Additionally, focusing on positive sentiment aligns with the objective of understanding broader industry dynamics and investment trends. This perspective is particularly valuable in assessing the industry’s capacity to attract capital, drive growth, and navigate through the complexities of bringing groundbreaking solutions to market. Thus, while not dismissing the importance of negative sentiment in providing a balanced view, the strategic decision to focus on positive sentiment in this context is informed by the specific characteristics of the biotechnology sector, the nature of emerging markets, and the objective to gauge investment appetite and industry momentum. This approach enables a constructive framework for analysing and interpreting market sentiments, which is pivotal for fostering an environment conducive to innovation and investment in high-risk, high-reward sectors like biotechnology [28, 31].

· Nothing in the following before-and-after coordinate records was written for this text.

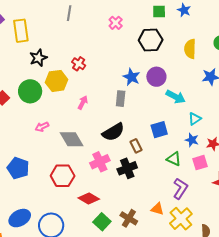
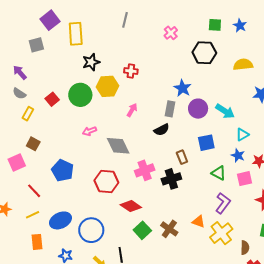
yellow semicircle: (190, 49) -> (243, 65), turned 78
red cross: (79, 64) -> (131, 71), turned -32
purple circle: (156, 77) -> (198, 109), moved
black semicircle: (113, 132) -> (162, 130), moved, size x0.7

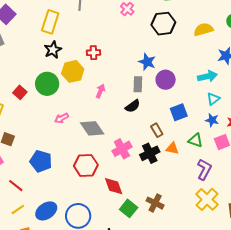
yellow rectangle: (76, 34) -> (50, 22), moved, turned 30
cyan arrow: (225, 111) -> (207, 76), moved, turned -36
red diamond: (131, 206) -> (114, 186), turned 45
orange triangle: (198, 222) -> (172, 148), moved

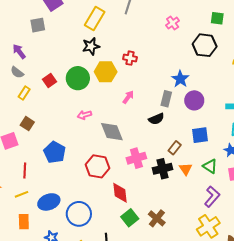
brown rectangle: (157, 130) -> (175, 148), turned 56
orange triangle: (172, 148) -> (186, 169), turned 32
red line: (16, 186) -> (25, 171), turned 42

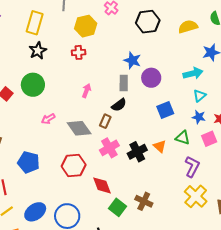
yellow hexagon: (106, 72) -> (86, 26), moved
brown rectangle: (175, 148) -> (105, 121), moved

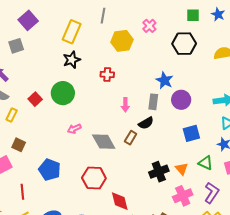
red cross: (79, 52) -> (107, 74), moved
pink arrow: (86, 91) -> (125, 105), moved, turned 152
pink cross: (109, 148) -> (183, 196), moved

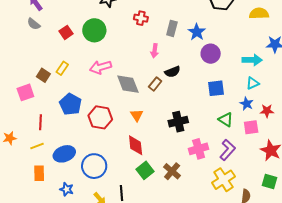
gray rectangle: (153, 102) -> (172, 28), moved
yellow rectangle: (12, 115) -> (62, 68), moved
pink arrow: (74, 129) -> (101, 67), size x1.5
orange triangle: (182, 169) -> (137, 115), moved
red hexagon: (94, 178) -> (100, 117), moved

Integration of sentiment analysis in the pharmaceutical and biotechnology industries has revolutionised the understanding of public opinion and consumer behaviour. Recent studies have used advanced deep learning models and demographic analyses to gauge public sentiment toward COVID-19 vaccines, highlighting the importance of addressing vaccine hesitancy and understanding diverse public perceptions [32]. Tools have also been developed that allow companies to respond quickly to consumer concerns and adapt tailored strategies for the pharmaceutical industry [31]. Sentiment analysis has also shown its potential to detect adverse drug reactions, offering a novel approach to pharmacovigilance [33]. These studies underscore sentiment analysis as a strategic tool in the pharmaceutical and biotechnology sectors, helping to monitor in real time the early detection of health concerns and facilitating targeted communication strategies, thus significantly influencing public health outcomes, corporate strategies, and public opinion in the validity of the application of sentiment analysis to complex research.
4 Hypothesis
If the heterogony in RDC deals is present, we would expect to observe distinct latent classes separating RDC transactions impacted by public sentiment from those that are not when considering RDC deal data (H1). We use positive sentiment taken from ten years of Twitter micro-blogs relating to biotechnology and the life sciences as a proxy for market behaviour to capture RDCs that look to the market and comparables to benchmarks RDC valuations as put forward in the current literature. These assumptions extend the expectations put forward in the efficient market theories, where if knowledge asymmetries and bias are controlled, then pricing models should fully reflect this information in the price, and practitioners should only look to market behaviour if these elements remain otherwise uncontrolled and not effectively managed or captured [14].
- Hypothesis 1. H0—RDC deal values show no impact from the application of sentiment as a proxy for behavioural-based market asymmetries.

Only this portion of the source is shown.